I felt an immediate connection to Transcendent Kingdom when I read the epigraph, taken from one of my favorite poems, Gerard Manley Hopkins’ “God’s Grandeur”: The world is charged with the grandeur of God/It will flame out, like shining from shook foil. Subsequently, we learn that Gifty, the novel’s narrator—a brilliant graduate student in neuroscience at Stanford—hated Hopkins’ poetry when she took a class in it as an undergraduate at Harvard, to fulfill a humanities requirement. (My guess is that author Yaa Gyasi, unlike her protagonist, probably appreciates the poem.)
As the novel opens, Gifty’s mother has had a second episode of serious depression. The first was when Gifty was eleven; then, she was sent to family in Ghana “to wait her [mother] out.” In Ghana, she was mortified when her aunt loudly pointed out a “crazy person,” and “we kept walking past the hordes of people gathered in that agoraphobia-inducing market . . .” In a few words, we see the chasm of understanding about mental illness between two cultures. (The link of agora, Greek for market space, to agoraphobia is clever word play.) Gifty’s voice, her way of trying to understand the world, is a force to be reckoned with.
Typically, when I’m reading, I might flag two or three passages in a book, but by the end of Transcendent Kingdom, I had seventeen flags (and had to stop myself from adding more). Gyasi’s way with words makes you take notice. For example, here is why Gifty has decided to pursue neuroscience, after her brother Nana has died of an overdose, and her mother has struggled with depression:
. . . it seemed like the hardest thing you could do, and I wanted to do the hardest thing. I wanted to flay any mental weakness off my body like fascia from muscle . . . I had watched Nana walk into the alley and I had watched my mother go in after him, and I was so angry at them for not being strong enough to stay in the light. And so I did the hard thing.
Transcendent Kingdom is about neuroscience—and specifically about optogenetics: using light to control neurons that have been genetically modified to be light-sensitive. (Gifty is conducting experiments on mice in her lab, with an aim to understanding how to control addiction.) It’s also about faith, race, immigration, family dynamics, guilt, shame, repression, ambition, redemption, and self-knowledge. The tension between faith and science forms the core of Gifty’s story:
At times, my life now feels so at odds with the religious teachings of my childhood that I wonder what the little girl I once was would think of the woman I’ve become—a neuroscientist who has at times given herself over to equating the essence that psychologists call the mind, that Christians call the soul, with the workings of the brain. I have indeed given that organ a kind of supremacy, believing and hoping that all of answers to all of the questions that I have can and must be contained therein. But the truth is I haven’t much changed. I still have so many of the same questions, like “Do we have control over our thoughts?,” but I am looking for a different way to answer them. I am looking for new names for old feelings. My soul is still my soul, even if I rarely call it that.

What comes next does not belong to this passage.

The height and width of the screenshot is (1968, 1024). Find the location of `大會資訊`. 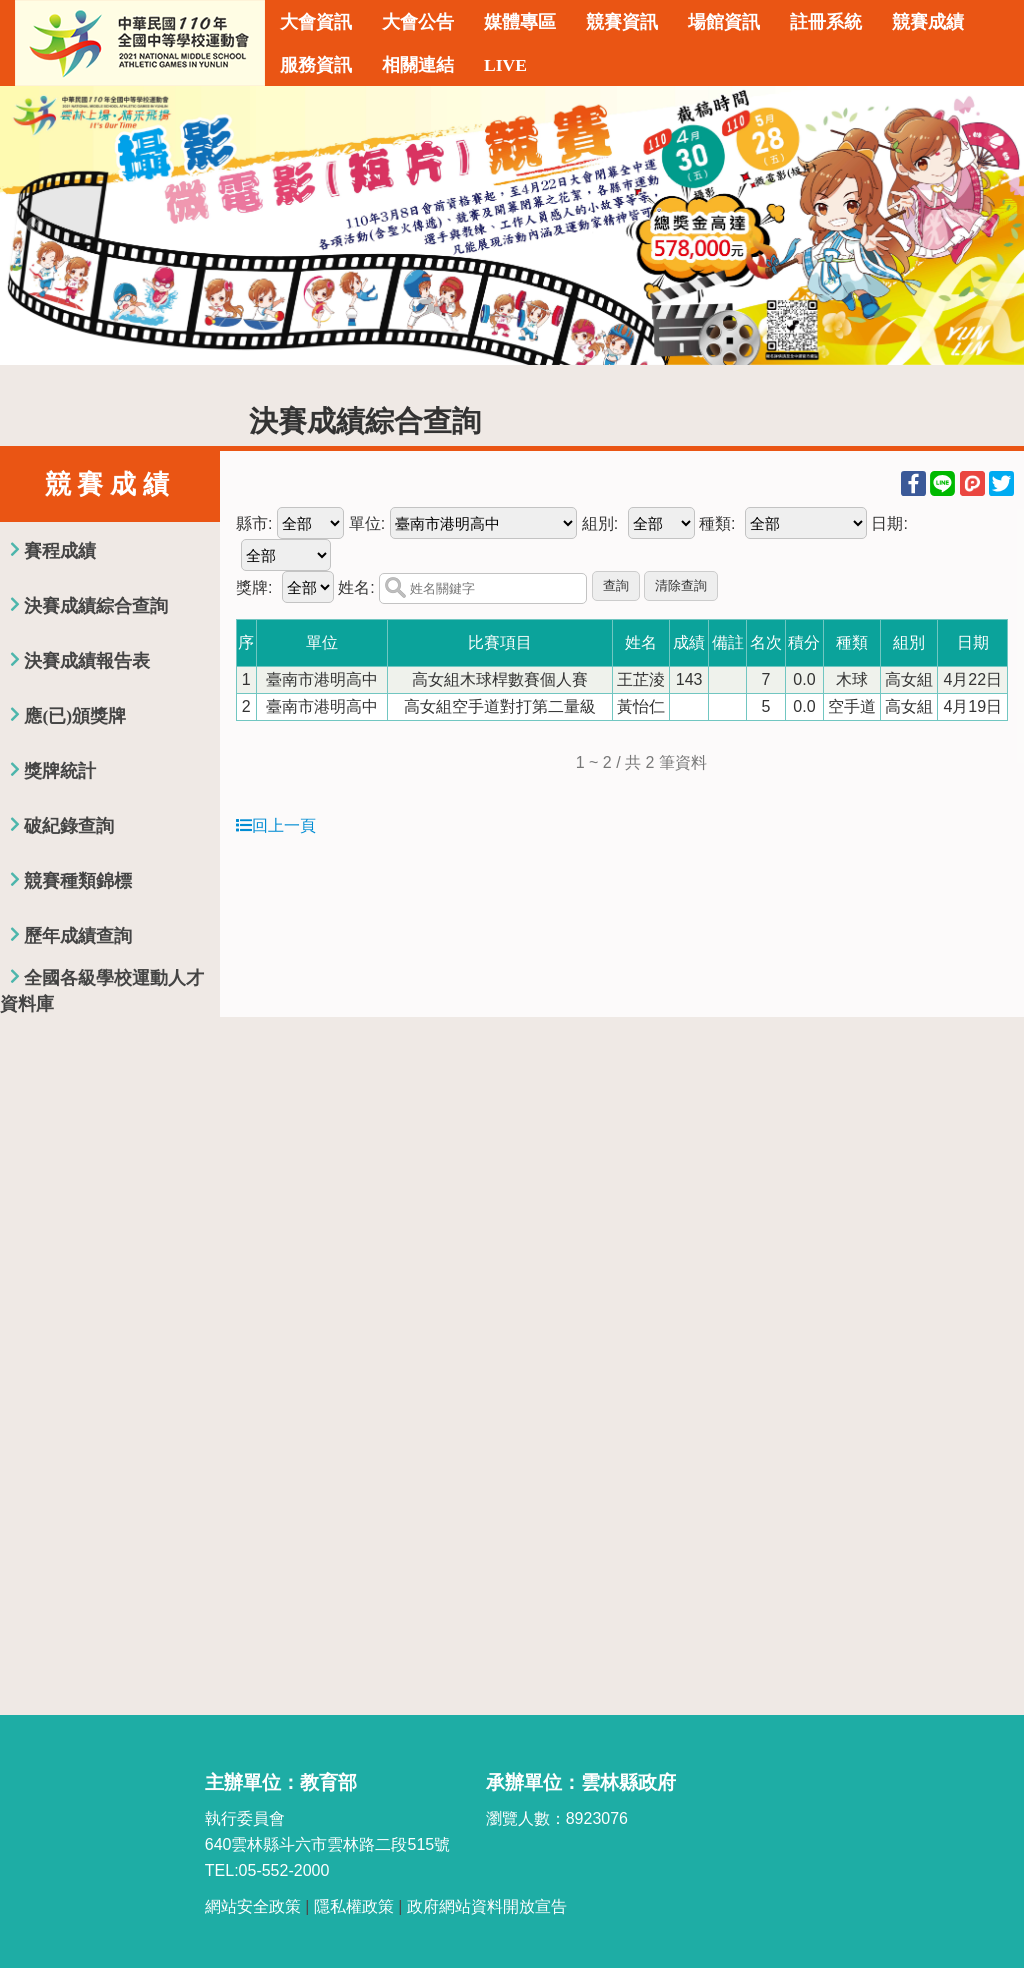

大會資訊 is located at coordinates (316, 22).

Gifty has reached a point where she must try to integrate her past and her present, for the sake of her future. She’s on the verge of recognition for her research, she’s caring for her mother yet again, and her personal life is arid. She cannot continue to ignore her self as she pursues her science; she must grapple with, as she deems it, her own self-loathing. Partly, the damage to her self-worth has been the result of a fraught relationship with her mother, her absent father, the death of her brother, and her family’s crushing isolation from other family or social supports. But much of the trauma has been derived from outside the home, from the culture her family arrived in as immigrants from Ghana to Alabama.
“When I was a child,” Gifty realizes:
. . . no one ever said the words ‘institutionalized racism.’ We hardly even said the word ‘racism.’ I don’t think I took a single class in college that talked about the physiological effects of years of personally mediated racism and internalized racism. This was before studies came out that showed that black women were four times more likely to die from childbirth, before people were talking about epigenetics and whether or not trauma was inheritable. If those studies were out there, I never read them. If those classes were offered, I never took them. There was little interest in these ideas back then because there was, there is, little interest in the lives of black people.
. . . I didn’t grow up with a language for, a way to explain, to parse out my self-loathing . . . my little throbbing stone of self-hate that I carried around with me . . .
What a heavy, heavy load.
Having read Homecoming, I had every expectation that Gyasi’s next book would be a triumph, and it is. Transcendent Kingdom is a much more personal book—one woman’s story, instead of a story of generations—and it saddens me to assume that Gyasi may not have had to fabricate Gifty’s experiences of institutionalized racism very much at all. Gifty’s story of struggle and discovery is compelling, moving, and beautifully told. The title’s transcendence should not have had to be so painfully achieved, but it’s important for all of us to acknowledge that, here in our country today, for people of color, it still very much is.